Ertesi gün Gölcük' e doğru yola çıktık yaklaşık yarım saat sonra Gölcük'e ulaştık. her yerin ayrı bir büyüsü var gerçekten ne güzel ne büyüleyici bir coğrafyaymış. O çok beklediğimiz kar'a sonunda kavuştuk gölün etrafını yerdeki kaygan buzlara rağmen zevkle geçtik. Eylül kar aşkıyla bebek arabasından inmek için çok ağladı en sonunda yerdeki buzlardan kurtulur kurtulmaz karla buluştu. Gölcükten yola çıktık ve rotamızı yedigöllere çevirdik. Ahhh nasıl bir cennet orası... Yollar çok karlı ve kaygandı gidene kadar çok zorlandık ama gidince herşeye değdi. Kesinlikle sonbahar ve ilkbaharda tekrar gidilmesi gereken bir yer. Eylül ilk gittiğimizde uyuyordu kısa bir süre sonra uyandı ve kafasından dökülen yapraklara bayıldı :) yapraklarla olan aşkı ayakkabısına yapışan yaprakla savaşı başlayınca herşey sona erdi. :))
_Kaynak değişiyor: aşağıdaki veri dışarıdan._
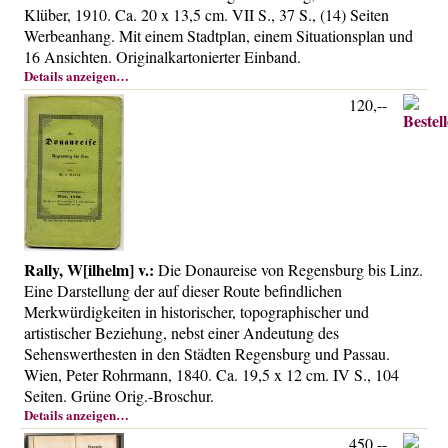
Klüber, 1910. Ca. 20 x 13,5 cm. VII S., 37 S., (14) Seiten
Werbeanhang. Mit einem Stadtplan, einem Situationsplan und
16 Ansichten. Originalkartonierter Einband.
Details anzeigen…
120,--
Rally, W[ilhelm] v.:
Die Donaureise von Regensburg bis Linz.
Eine Darstellung der auf dieser Route befindlichen
Merkwürdigkeiten in historischer, topographischer und
artistischer Beziehung, nebst einer Andeutung des
Sehenswerthesten in den Städten Regensburg und Passau.
Wien, Peter Rohrmann, 1840. Ca. 19,5 x 12 cm. IV S., 104
Seiten. Grüne Orig.-Broschur.
Details anzeigen…
450,--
Pazartesi sabahı kahvaltımızı yapıp yola çıktık. Arkamızda harika anılar ve burada olmayan daha nice fotoğraflar bıraktık. Eğer Abant ve çevresine gitmediyseniz muhakkak ziyaret edin. Favorimiz kesinlikle Yedigöller oldu ve kesinlikle tekrar (başka bir mevsimde) ziyaret etmek istiyoruz.